**Available records**
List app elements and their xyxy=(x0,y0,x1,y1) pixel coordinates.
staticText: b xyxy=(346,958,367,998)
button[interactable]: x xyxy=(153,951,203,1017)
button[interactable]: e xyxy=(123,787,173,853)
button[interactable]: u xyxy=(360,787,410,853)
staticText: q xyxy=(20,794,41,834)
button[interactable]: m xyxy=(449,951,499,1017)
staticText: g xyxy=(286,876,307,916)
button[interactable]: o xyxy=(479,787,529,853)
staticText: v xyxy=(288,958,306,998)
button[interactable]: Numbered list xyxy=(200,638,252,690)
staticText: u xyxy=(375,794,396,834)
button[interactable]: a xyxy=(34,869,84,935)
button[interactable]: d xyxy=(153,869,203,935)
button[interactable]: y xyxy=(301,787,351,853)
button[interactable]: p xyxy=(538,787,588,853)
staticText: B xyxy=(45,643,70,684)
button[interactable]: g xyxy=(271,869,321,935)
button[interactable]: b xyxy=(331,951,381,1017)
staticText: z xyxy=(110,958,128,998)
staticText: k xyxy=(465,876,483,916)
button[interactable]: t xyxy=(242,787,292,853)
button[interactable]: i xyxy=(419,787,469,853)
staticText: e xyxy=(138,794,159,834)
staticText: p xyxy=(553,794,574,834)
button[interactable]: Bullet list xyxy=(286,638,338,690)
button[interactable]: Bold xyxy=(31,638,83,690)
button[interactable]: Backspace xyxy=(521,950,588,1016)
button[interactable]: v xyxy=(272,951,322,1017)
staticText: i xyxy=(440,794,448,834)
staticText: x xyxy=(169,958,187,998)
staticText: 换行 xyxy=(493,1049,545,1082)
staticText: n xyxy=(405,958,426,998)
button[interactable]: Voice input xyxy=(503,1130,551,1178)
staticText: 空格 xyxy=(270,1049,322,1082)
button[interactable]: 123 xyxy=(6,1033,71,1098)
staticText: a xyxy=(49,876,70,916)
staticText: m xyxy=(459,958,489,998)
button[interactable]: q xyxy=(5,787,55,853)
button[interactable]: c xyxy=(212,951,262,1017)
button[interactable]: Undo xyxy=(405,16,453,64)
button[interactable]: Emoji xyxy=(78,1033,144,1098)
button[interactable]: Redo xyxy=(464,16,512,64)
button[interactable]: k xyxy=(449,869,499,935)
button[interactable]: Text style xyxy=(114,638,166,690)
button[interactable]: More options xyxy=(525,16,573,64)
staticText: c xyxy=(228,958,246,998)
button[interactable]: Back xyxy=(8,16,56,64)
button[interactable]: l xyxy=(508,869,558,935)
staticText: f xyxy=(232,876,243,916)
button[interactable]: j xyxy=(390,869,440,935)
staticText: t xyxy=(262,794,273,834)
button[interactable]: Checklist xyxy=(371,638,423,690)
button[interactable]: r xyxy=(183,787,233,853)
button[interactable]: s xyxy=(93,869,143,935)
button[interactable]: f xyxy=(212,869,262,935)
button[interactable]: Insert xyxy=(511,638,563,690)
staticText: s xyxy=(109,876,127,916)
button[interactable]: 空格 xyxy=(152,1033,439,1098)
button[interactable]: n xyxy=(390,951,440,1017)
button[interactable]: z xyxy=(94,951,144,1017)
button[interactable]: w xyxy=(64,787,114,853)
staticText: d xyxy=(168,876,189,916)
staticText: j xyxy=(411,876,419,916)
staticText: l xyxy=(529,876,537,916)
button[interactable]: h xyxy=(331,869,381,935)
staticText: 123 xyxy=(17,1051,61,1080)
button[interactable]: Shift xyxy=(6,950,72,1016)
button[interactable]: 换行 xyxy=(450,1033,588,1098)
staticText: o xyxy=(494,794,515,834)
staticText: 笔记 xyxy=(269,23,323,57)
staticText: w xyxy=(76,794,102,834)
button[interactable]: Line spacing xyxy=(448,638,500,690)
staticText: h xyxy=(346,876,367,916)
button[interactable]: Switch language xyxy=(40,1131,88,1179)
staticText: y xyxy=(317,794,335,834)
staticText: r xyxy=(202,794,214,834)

**Work instruction**
An exact copy of the material above is needed.

**Result of this task**
List app elements and their xyxy=(x0,y0,x1,y1) pixel coordinates.
staticText: b xyxy=(346,958,367,998)
button[interactable]: x xyxy=(153,951,203,1017)
button[interactable]: e xyxy=(123,787,173,853)
button[interactable]: u xyxy=(360,787,410,853)
staticText: q xyxy=(20,794,41,834)
button[interactable]: m xyxy=(449,951,499,1017)
staticText: g xyxy=(286,876,307,916)
button[interactable]: o xyxy=(479,787,529,853)
staticText: v xyxy=(288,958,306,998)
button[interactable]: Numbered list xyxy=(200,638,252,690)
staticText: u xyxy=(375,794,396,834)
button[interactable]: a xyxy=(34,869,84,935)
button[interactable]: d xyxy=(153,869,203,935)
button[interactable]: y xyxy=(301,787,351,853)
button[interactable]: p xyxy=(538,787,588,853)
staticText: B xyxy=(45,643,70,684)
button[interactable]: g xyxy=(271,869,321,935)
button[interactable]: b xyxy=(331,951,381,1017)
staticText: z xyxy=(110,958,128,998)
staticText: k xyxy=(465,876,483,916)
button[interactable]: t xyxy=(242,787,292,853)
button[interactable]: i xyxy=(419,787,469,853)
staticText: e xyxy=(138,794,159,834)
staticText: p xyxy=(553,794,574,834)
button[interactable]: Bullet list xyxy=(286,638,338,690)
button[interactable]: Bold xyxy=(31,638,83,690)
button[interactable]: Backspace xyxy=(521,950,588,1016)
button[interactable]: v xyxy=(272,951,322,1017)
staticText: i xyxy=(440,794,448,834)
staticText: x xyxy=(169,958,187,998)
staticText: 换行 xyxy=(493,1049,545,1082)
staticText: n xyxy=(405,958,426,998)
button[interactable]: Voice input xyxy=(503,1130,551,1178)
staticText: 空格 xyxy=(270,1049,322,1082)
button[interactable]: 123 xyxy=(6,1033,71,1098)
staticText: a xyxy=(49,876,70,916)
staticText: m xyxy=(459,958,489,998)
button[interactable]: q xyxy=(5,787,55,853)
button[interactable]: c xyxy=(212,951,262,1017)
button[interactable]: Undo xyxy=(405,16,453,64)
button[interactable]: Emoji xyxy=(78,1033,144,1098)
button[interactable]: Redo xyxy=(464,16,512,64)
button[interactable]: k xyxy=(449,869,499,935)
button[interactable]: Text style xyxy=(114,638,166,690)
button[interactable]: More options xyxy=(525,16,573,64)
staticText: c xyxy=(228,958,246,998)
button[interactable]: Back xyxy=(8,16,56,64)
button[interactable]: l xyxy=(508,869,558,935)
staticText: f xyxy=(232,876,243,916)
button[interactable]: j xyxy=(390,869,440,935)
staticText: t xyxy=(262,794,273,834)
button[interactable]: Checklist xyxy=(371,638,423,690)
button[interactable]: r xyxy=(183,787,233,853)
button[interactable]: s xyxy=(93,869,143,935)
button[interactable]: f xyxy=(212,869,262,935)
button[interactable]: Insert xyxy=(511,638,563,690)
staticText: s xyxy=(109,876,127,916)
button[interactable]: 空格 xyxy=(152,1033,439,1098)
button[interactable]: n xyxy=(390,951,440,1017)
button[interactable]: z xyxy=(94,951,144,1017)
button[interactable]: w xyxy=(64,787,114,853)
staticText: d xyxy=(168,876,189,916)
staticText: j xyxy=(411,876,419,916)
staticText: l xyxy=(529,876,537,916)
button[interactable]: h xyxy=(331,869,381,935)
staticText: 123 xyxy=(17,1051,61,1080)
button[interactable]: Shift xyxy=(6,950,72,1016)
button[interactable]: 换行 xyxy=(450,1033,588,1098)
staticText: o xyxy=(494,794,515,834)
staticText: 笔记 xyxy=(269,23,323,57)
staticText: w xyxy=(76,794,102,834)
button[interactable]: Line spacing xyxy=(448,638,500,690)
staticText: h xyxy=(346,876,367,916)
button[interactable]: Switch language xyxy=(40,1131,88,1179)
staticText: y xyxy=(317,794,335,834)
staticText: r xyxy=(202,794,214,834)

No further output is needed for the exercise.